What is being asked: Retype the data below exactly; skip every image.
%%
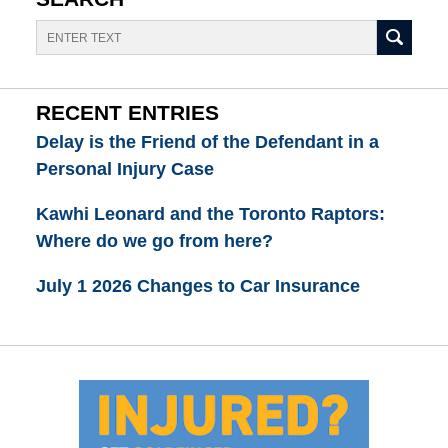
Search
RECENT ENTRIES
Delay is the Friend of the Defendant in a
Personal Injury Case
Kawhi Leonard and the Toronto Raptors:
Where do we go from here?
July 1 2026 Changes to Car Insurance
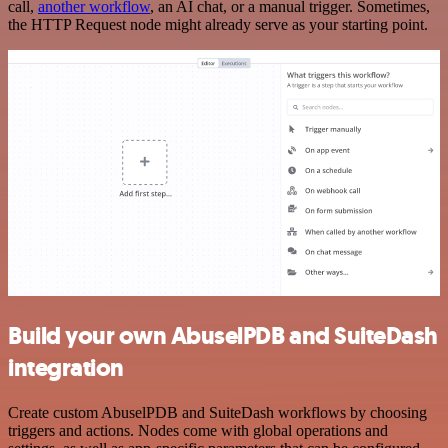
call,
another workflow
, an AI chat, or a manual trigger. Sometimes,
the HTTP Request node might already serve as your starting point.
Build your own AbuselPDB and SuiteDash
integration
Create custom AbuselPDB and SuiteDash workflows by choosing
triggers and actions. Nodes come with global operations and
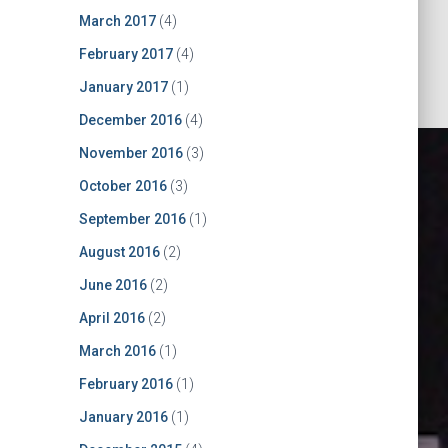
March 2017
(4)
February 2017
(4)
January 2017
(1)
December 2016
(4)
November 2016
(3)
October 2016
(3)
September 2016
(1)
August 2016
(2)
June 2016
(2)
April 2016
(2)
March 2016
(1)
CBDB nEXT
February 2016
(1)
January 2016
(1)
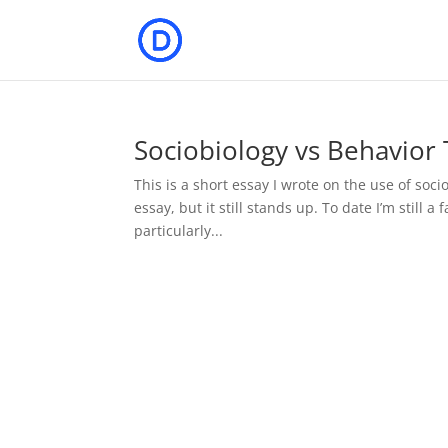
Sociobiology vs Behavior
This is a short essay I wrote on the use of soci
essay, but it still stands up. To date I’m still 
particularly...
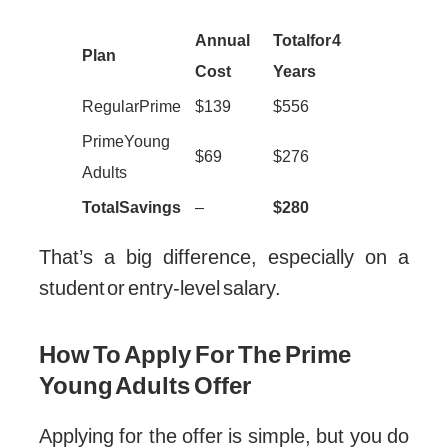
Annual
Total for 4
Plan
Cost
Years
Regular Prime
$139
$556
Prime Young
$69
$276
Adults
Total Savings
–
$280
That’s a big difference, especially on a
student or entry-level salary.
How To Apply For The Prime
Young Adults Offer
Applying for the offer is simple, but you do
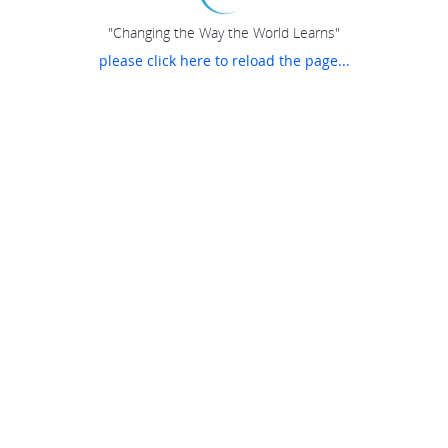
"Changing the Way the World Learns"
please click here to reload the page...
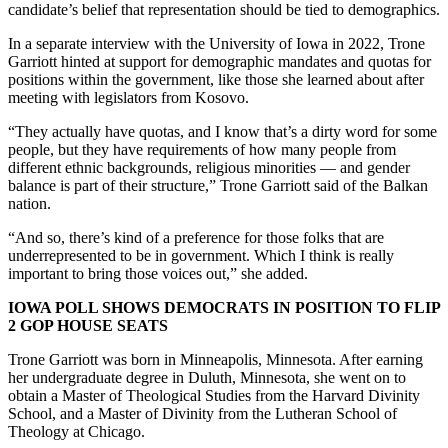
candidate’s belief that representation should be tied to demographics.
In a separate interview with the University of Iowa in 2022, Trone
Garriott hinted at support for demographic mandates and quotas for
positions within the government, like those she learned about after
meeting with legislators from Kosovo.
“They actually have quotas, and I know that’s a dirty word for some
people, but they have requirements of how many people from
different ethnic backgrounds, religious minorities — and gender
balance is part of their structure,” Trone Garriott said of the Balkan
nation.
“And so, there’s kind of a preference for those folks that are
underrepresented to be in government. Which I think is really
important to bring those voices out,” she added.
IOWA POLL SHOWS DEMOCRATS IN POSITION TO FLIP
2 GOP HOUSE SEATS
Trone Garriott was born in Minneapolis, Minnesota. After earning
her undergraduate degree in Duluth, Minnesota, she went on to
obtain a Master of Theological Studies from the Harvard Divinity
School, and a Master of Divinity from the Lutheran School of
Theology at Chicago.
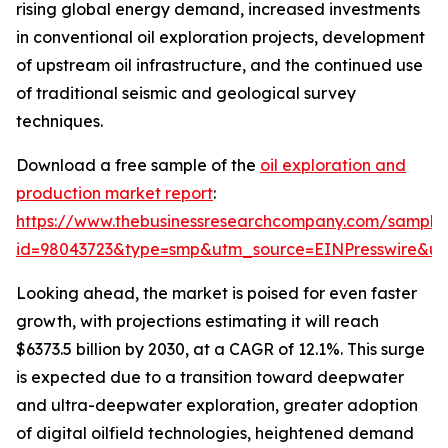
rising global energy demand, increased investments
in conventional oil exploration projects, development
of upstream oil infrastructure, and the continued use
of traditional seismic and geological survey
techniques.
Download a free sample of the
oil exploration and
production market report
:
https://www.thebusinessresearchcompany.com/sample
id=98043723&type=smp&utm_source=EINPresswire&
Looking ahead, the market is poised for even faster
growth, with projections estimating it will reach
$6373.5 billion by 2030, at a CAGR of 12.1%. This surge
is expected due to a transition toward deepwater
and ultra-deepwater exploration, greater adoption
of digital oilfield technologies, heightened demand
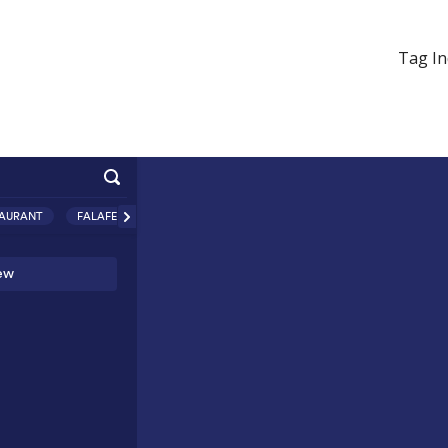
Tag In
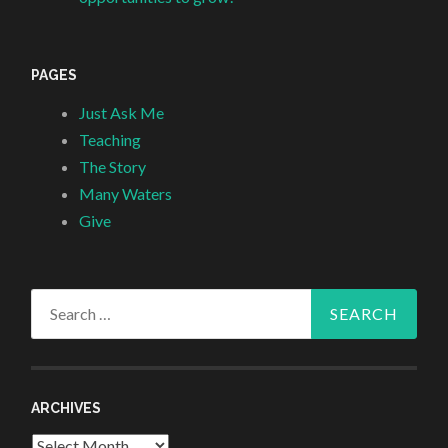
PAGES
Just Ask Me
Teaching
The Story
Many Waters
Give
Search
for:
ARCHIVES
Archives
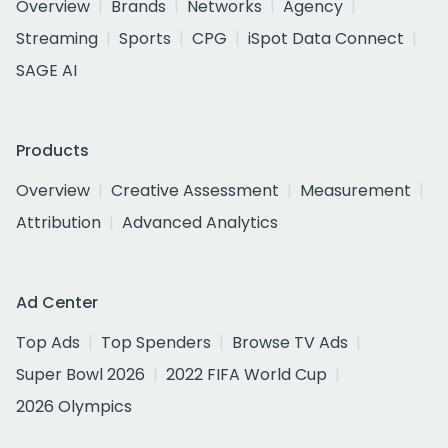
Overview
Brands
Networks
Agency
Streaming
Sports
CPG
iSpot Data Connect
SAGE AI
Products
Overview
Creative Assessment
Measurement
Attribution
Advanced Analytics
Ad Center
Top Ads
Top Spenders
Browse TV Ads
Super Bowl 2026
2022 FIFA World Cup
2026 Olympics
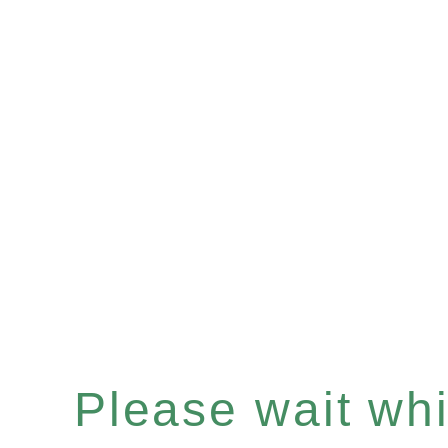
Please wait whil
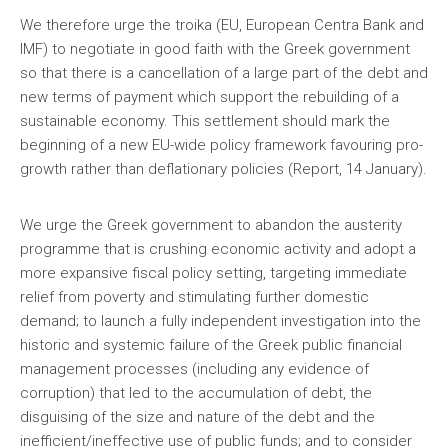
We therefore urge the troika (EU, European Centra Bank and
IMF) to negotiate in good faith with the Greek government
so that there is a cancellation of a large part of the debt and
new terms of payment which support the rebuilding of a
sustainable economy. This settlement should mark the
beginning of a new EU-wide policy framework favouring pro-
growth rather than deflationary policies (Report, 14 January).
We urge the Greek government to abandon the austerity
programme that is crushing economic activity and adopt a
more expansive fiscal policy setting, targeting immediate
relief from poverty and stimulating further domestic
demand; to launch a fully independent investigation into the
historic and systemic failure of the Greek public financial
management processes (including any evidence of
corruption) that led to the accumulation of debt, the
disguising of the size and nature of the debt and the
inefficient/ineffective use of public funds; and to consider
%%
Task result:
Search
RECENT ENTRIES
Delay is the Friend of the Defendant in a
Personal Injury Case
Kawhi Leonard and the Toronto Raptors:
Where do we go from here?
July 1 2026 Changes to Car Insurance
call,
another workflow
, an AI chat, or a manual trigger. Sometimes,
the HTTP Request node might already serve as your starting point.
Build your own AbuselPDB and SuiteDash
integration
Create custom AbuselPDB and SuiteDash workflows by choosing
triggers and actions. Nodes come with global operations and
March 2017
(4)
February 2017
(4)
January 2017
(1)
December 2016
(4)
November 2016
(3)
October 2016
(3)
September 2016
(1)
August 2016
(2)
June 2016
(2)
April 2016
(2)
March 2016
(1)
CBDB nEXT
February 2016
(1)
January 2016
(1)
Sociobiology vs Behavior
This is a short essay I wrote on the use of soci
essay, but it still stands up. To date I’m still 
particularly...
Annual
Total for 4
Plan
Cost
Years
Regular Prime
$139
$556
Prime Young
$69
$276
Adults
Total Savings
–
$280
That’s a big difference, especially on a
student or entry-level salary.
How To Apply For The Prime
Young Adults Offer
Applying for the offer is simple, but you do
"Changing the Way the World Learns"
please click here to reload the page...
candidate’s belief that representation should be tied to demographics.
In a separate interview with the University of Iowa in 2022, Trone
Garriott hinted at support for demographic mandates and quotas for
positions within the government, like those she learned about after
meeting with legislators from Kosovo.
“They actually have quotas, and I know that’s a dirty word for some
people, but they have requirements of how many people from
different ethnic backgrounds, religious minorities — and gender
balance is part of their structure,” Trone Garriott said of the Balkan
nation.
“And so, there’s kind of a preference for those folks that are
underrepresented to be in government. Which I think is really
important to bring those voices out,” she added.
IOWA POLL SHOWS DEMOCRATS IN POSITION TO FLIP
2 GOP HOUSE SEATS
Trone Garriott was born in Minneapolis, Minnesota. After earning
her undergraduate degree in Duluth, Minnesota, she went on to
obtain a Master of Theological Studies from the Harvard Divinity
School, and a Master of Divinity from the Lutheran School of
Theology at Chicago.
rising global energy demand, increased investments
in conventional oil exploration projects, development
of upstream oil infrastructure, and the continued use
of traditional seismic and geological survey
techniques.
Download a free sample of the
oil exploration and
production market report
:
https://www.thebusinessresearchcompany.com/sample
id=98043723&type=smp&utm_source=EINPresswire&
Looking ahead, the market is poised for even faster
growth, with projections estimating it will reach
$6373.5 billion by 2030, at a CAGR of 12.1%. This surge
is expected due to a transition toward deepwater
and ultra-deepwater exploration, greater adoption
of digital oilfield technologies, heightened demand
Tag In
PAGES
Just Ask Me
Teaching
The Story
Many Waters
Give
Search
for:
ARCHIVES
Archives
Overview
Brands
Networks
Agency
Streaming
Sports
CPG
iSpot Data Connect
SAGE AI
Products
Overview
Creative Assessment
Measurement
Attribution
Advanced Analytics
Ad Center
Top Ads
Top Spenders
Browse TV Ads
Super Bowl 2026
2022 FIFA World Cup
2026 Olympics
Please wait whil
We therefore urge the troika (EU, European Centra Bank and
IMF) to negotiate in good faith with the Greek government
so that there is a cancellation of a large part of the debt and
new terms of payment which support the rebuilding of a
sustainable economy. This settlement should mark the
beginning of a new EU-wide policy framework favouring pro-
growth rather than deflationary policies (Report, 14 January).
We urge the Greek government to abandon the austerity
programme that is crushing economic activity and adopt a
more expansive fiscal policy setting, targeting immediate
relief from poverty and stimulating further domestic
demand; to launch a fully independent investigation into the
historic and systemic failure of the Greek public financial
management processes (including any evidence of
corruption) that led to the accumulation of debt, the
disguising of the size and nature of the debt and the
inefficient/ineffective use of public funds; and to consider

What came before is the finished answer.